Você leva a sua garrafa de vinho debaixo do braço. Afinal, o restaurante não tem licença para vender bebidas alcoólicas. É um anexo de um supermercadinho de bairro, um lugar caprichado, com produtos orgânicos e comidas prontas. O restaurante não cobra rolha e, apesar de não poder vender bebidas, tem os copos corretos para cada tipo de vinho. A disposição dos 18 — sim, só 18 por refeição — comensais lembra a de uma aula de gastronomia, todos em volta do concentrado chef César Ramirez. Ele serve seu menu anunciando cada prato com certa formalidade. São cerca de 20 pequenos e cuidadosos pratos, muitos deles para serem apreciados de uma mordida só. O preço é fixo: US$ 165 por pessoa — sem impostos e gorjeta. O resultado chama a atenção do mundo gastronômico. Pois aí está: o Chef’s Table at Brooklyn Fare tornou-se  na terça-feira o sétimo restaurante de Nova York a ter três estrelas no Guia Michelin.

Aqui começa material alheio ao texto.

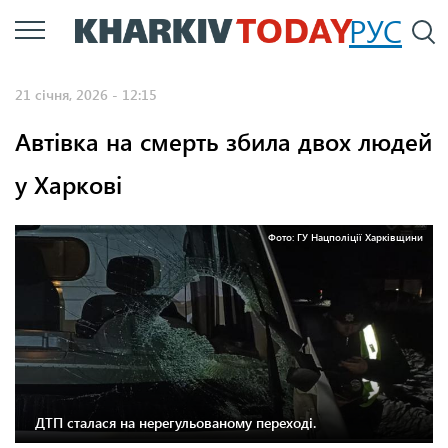
Перейти
РУС
П
до
основного
21 січня, 2026 - 12:15
вмісту
Автівка на смерть збила двох людей
у Харкові
Фото: ГУ Нацполіції Харківщини
ДТП сталася на нерегульованому переході.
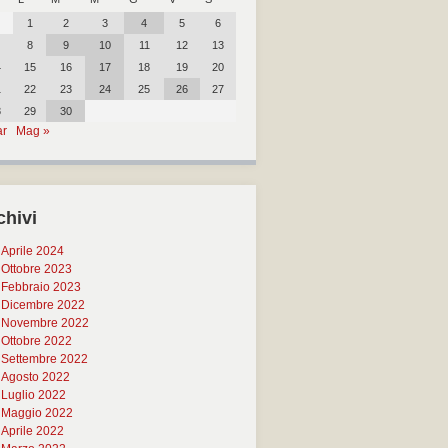
1
2
3
4
5
6
8
9
10
11
12
13
4
15
16
17
18
19
20
1
22
23
24
25
26
27
8
29
30
ar
Mag »
chivi
Aprile 2024
Ottobre 2023
Febbraio 2023
Dicembre 2022
Novembre 2022
Ottobre 2022
Settembre 2022
Agosto 2022
Luglio 2022
Maggio 2022
Aprile 2022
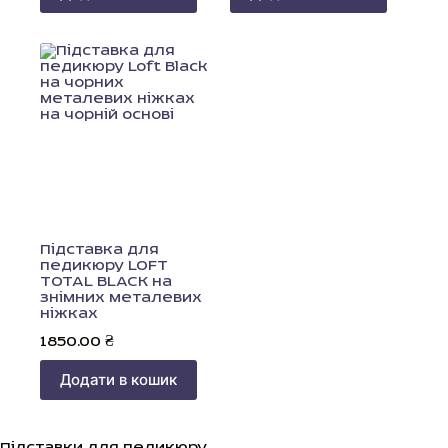
Підставка для
педикюру LOFT
ТOTAL BLACK на
знімних металевих
ніжках
1850.00
₴
Додати в кошик
Підставки для педикюру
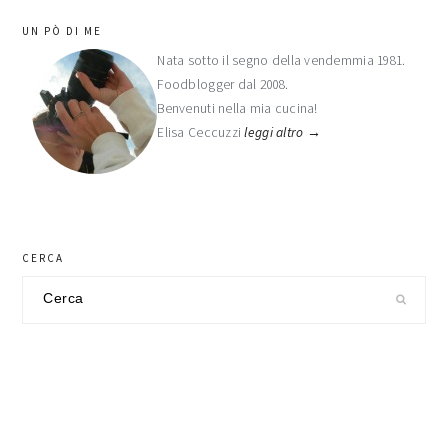
barra
UN PÒ DI ME
laterale
Nata sotto il segno della vendemmia 1981.
Foodblogger dal 2008.
primaria
Benvenuti nella mia cucina!
Elisa Ceccuzzi
leggi altro →
CERCA
Cerca
nel
sito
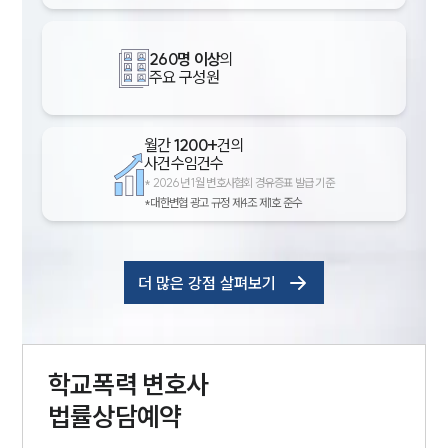
260명 이상
의
주요 구성원
월간
1200+
건의
사건수임건수
*
2026년 1월 변호사협회 경유증표 발급 기준
*대한변협 광고 규정 제4조 제1호 준수
더 많은 강점 살펴보기
학교폭력
변호사
법률상담예약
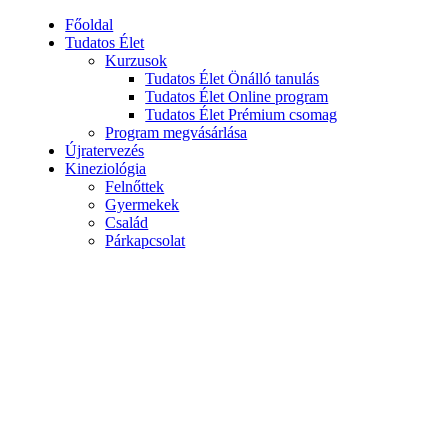
Főoldal
Tudatos Élet
Kurzusok
Tudatos Élet Önálló tanulás
Tudatos Élet Online program
Tudatos Élet Prémium csomag
Program megvásárlása
Újratervezés
Kineziológia
Felnőttek
Gyermekek
Család
Párkapcsolat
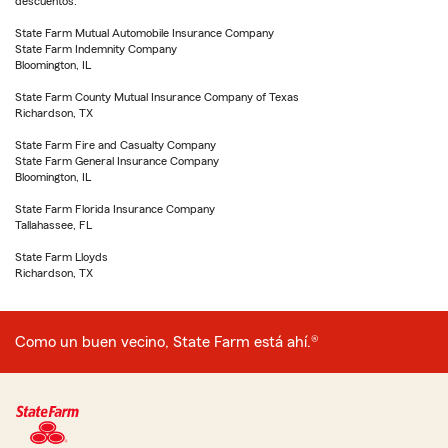
descuentos.
State Farm Mutual Automobile Insurance Company
State Farm Indemnity Company
Bloomington, IL
State Farm County Mutual Insurance Company of Texas
Richardson, TX
State Farm Fire and Casualty Company
State Farm General Insurance Company
Bloomington, IL
State Farm Florida Insurance Company
Tallahassee, FL
State Farm Lloyds
Richardson, TX
Como un buen vecino, State Farm está ahí.®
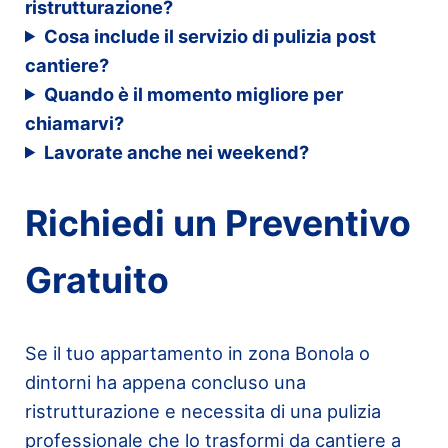
ristrutturazione?
Cosa include il servizio di pulizia post
cantiere?
Quando è il momento migliore per
chiamarvi?
Lavorate anche nei weekend?
Richiedi un Preventivo
Gratuito
Se il tuo appartamento in zona Bonola o
dintorni ha appena concluso una
ristrutturazione e necessita di una pulizia
professionale che lo trasformi da cantiere a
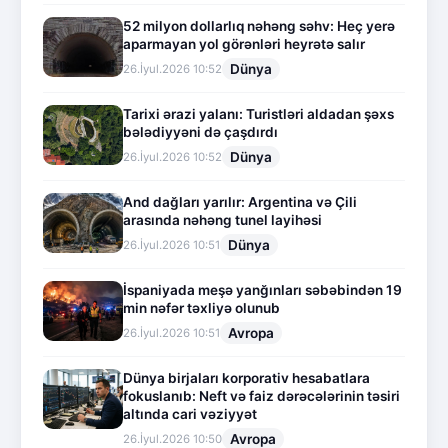
52 milyon dollarlıq nəhəng səhv: Heç yerə
aparmayan yol görənləri heyrətə salır
Dünya
26.İyul.2026 10:52
Tarixi ərazi yalanı: Turistləri aldadan şəxs
bələdiyyəni də çaşdırdı
Dünya
26.İyul.2026 10:52
And dağları yarılır: Argentina və Çili
arasında nəhəng tunel layihəsi
Dünya
26.İyul.2026 10:51
İspaniyada meşə yanğınları səbəbindən 19
min nəfər təxliyə olunub
Avropa
26.İyul.2026 10:51
Dünya birjaları korporativ hesabatlara
fokuslanıb: Neft və faiz dərəcələrinin təsiri
altında cari vəziyyət
Avropa
26.İyul.2026 10:50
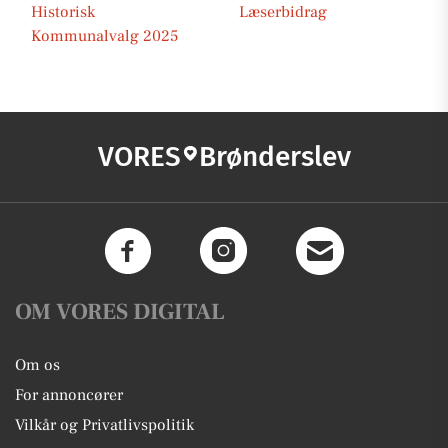
Historisk
Læserbidrag
Kommunalvalg 2025
VORES
Brønderslev
OM VORES DIGITAL
Om os
For annoncører
Vilkår og Privatlivspolitik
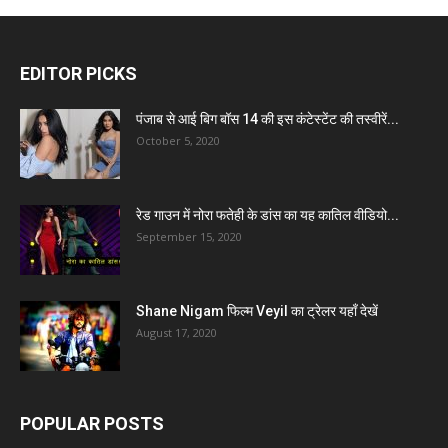
EDITOR PICKS
पंजाब से आई बिग बॉस 14 की इस कंटेस्टेंट की तस्वीरें...
October 5, 2020
रेड गाउन में नोरा फतेही के डांस का यह कातिल वीडियो...
September 15, 2020
Shane Nigam फिल्म Veyil का ट्रेलर यहाँ देखें
August 17, 2020
POPULAR POSTS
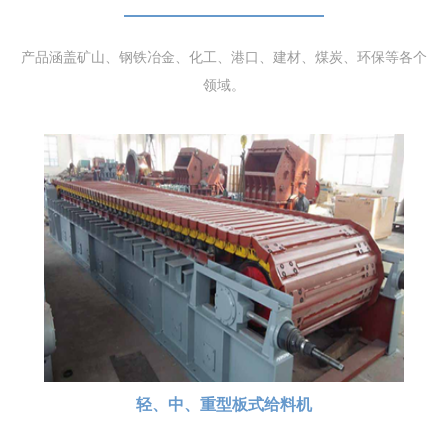
产品涵盖矿山、钢铁冶金、化工、港口、建材、煤炭、环保等各个
领域。
轻、中、重型板式给料机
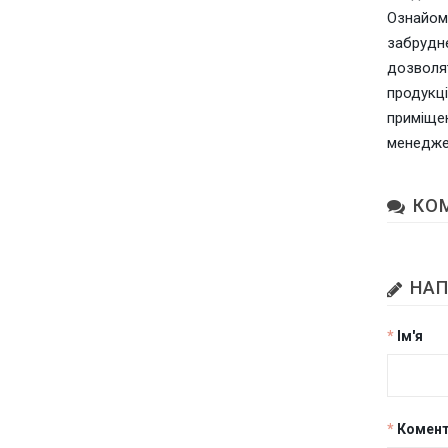
Ознайом
забрудне
дозволят
продукці
приміщен
менедже
КО
НАП
Ім'я
Комен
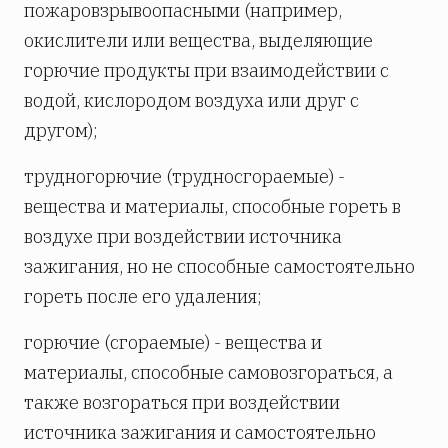
пожаровзрывоопасными (например,
окислители или вещества, выделяющие
горючие продукты при взаимодействии с
водой, кислородом воздуха или друг с
другом);
трудногорючие (трудносгораемые) -
вещества и материалы, способные гореть в
воздухе при воздействии источника
зажигания, но не способные самостоятельно
гореть после его удаления;
горючие (сгораемые) - вещества и
материалы, способные самовозгораться, а
также возгораться при воздействии
источника зажигания и самостоятельно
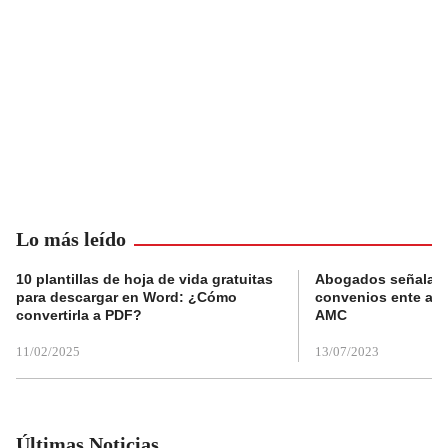
Lo más leído
10 plantillas de hoja de vida gratuitas
Abogados señalan 
para descargar en Word: ¿Cómo
convenios ente alc
convertirla a PDF?
AMC
11/02/2025
13/07/2023
Últimas Noticias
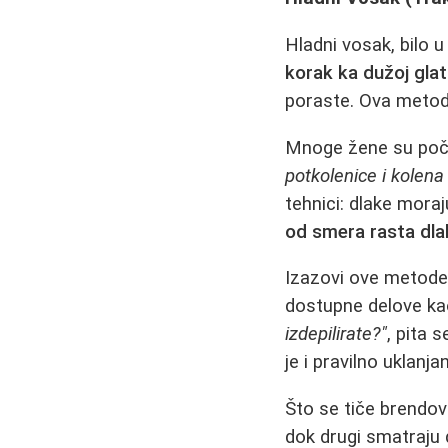
Hladni vosak, bilo u
korak ka dužoj glat
poraste. Ova metod
Mnoge žene su poče
potkolenice i kolena 
tehnici: dlake moraj
od smera rasta dla
Izazovi ove metode 
dostupne delove ka
izdepilirate?"
, pita 
je i pravilno uklan
Što se tiče brendov
dok drugi smatraju d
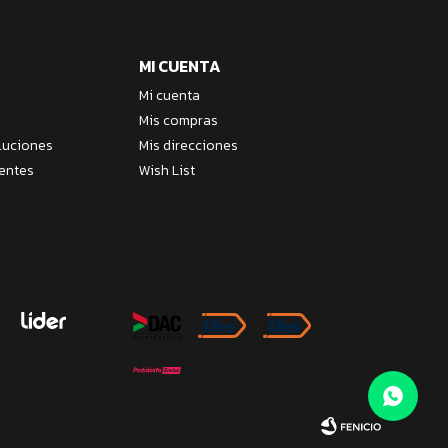
MI CUENTA
Mi cuenta
Mis compras
luciones
Mis direcciones
entes
Wish List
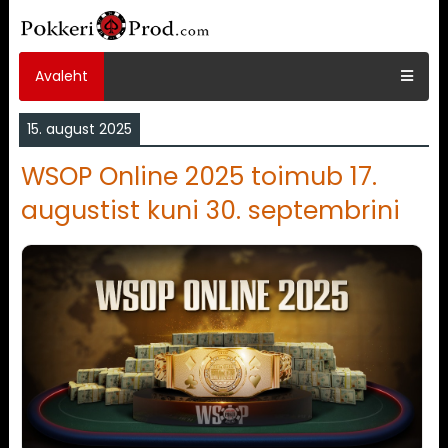
Avaleht
15. august 2025
WSOP Online 2025 toimub 17.
augustist kuni 30. septembrini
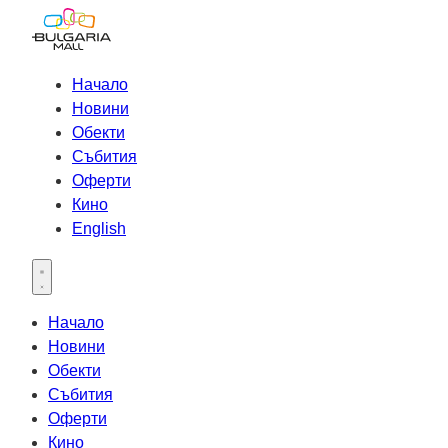
Начало
Новини
Обекти
Събития
Оферти
Кино
English
Open main menu
Начало
Новини
Обекти
Събития
Оферти
Кино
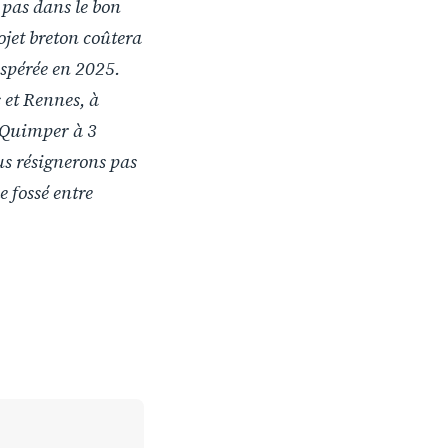
t pas dans le bon
ojet breton coûtera
espérée en 2025.
 et Rennes, à
t Quimper à 3
ous résignerons pas
 fossé entre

A história do lugar é muito recente. O Brooklyn Fare foi inaugurado em 2009, ainda no rastro da grande crise de 2008. Era um sonho de Moe Issa, nascido e criado na vizinhança, distribuidor da Pepsi que queria muito abrir um negócio mais sofisticado. Conhecia bem os supermercados e lanchonetes da região. Decidiu se diferenciar apostando em produtos orgânicos, mais do que frescos e nem tão baratos, mas também produtos tradicionais — vamos chamar de “inorgânicos” — e tudo isso embalado num serviço atencioso, de supermercadinho de bairro. Comidas prontas de qualidade e, ali no anexo, um restaurante entregue ao chef Ramirez. Sucesso imediato. No ano passado, fez sua estreia no guia levando duas estrelas. Agora, a terceira estrela o transforma ainda mais em celebridade. E olha que as reservas já eram difícil antes...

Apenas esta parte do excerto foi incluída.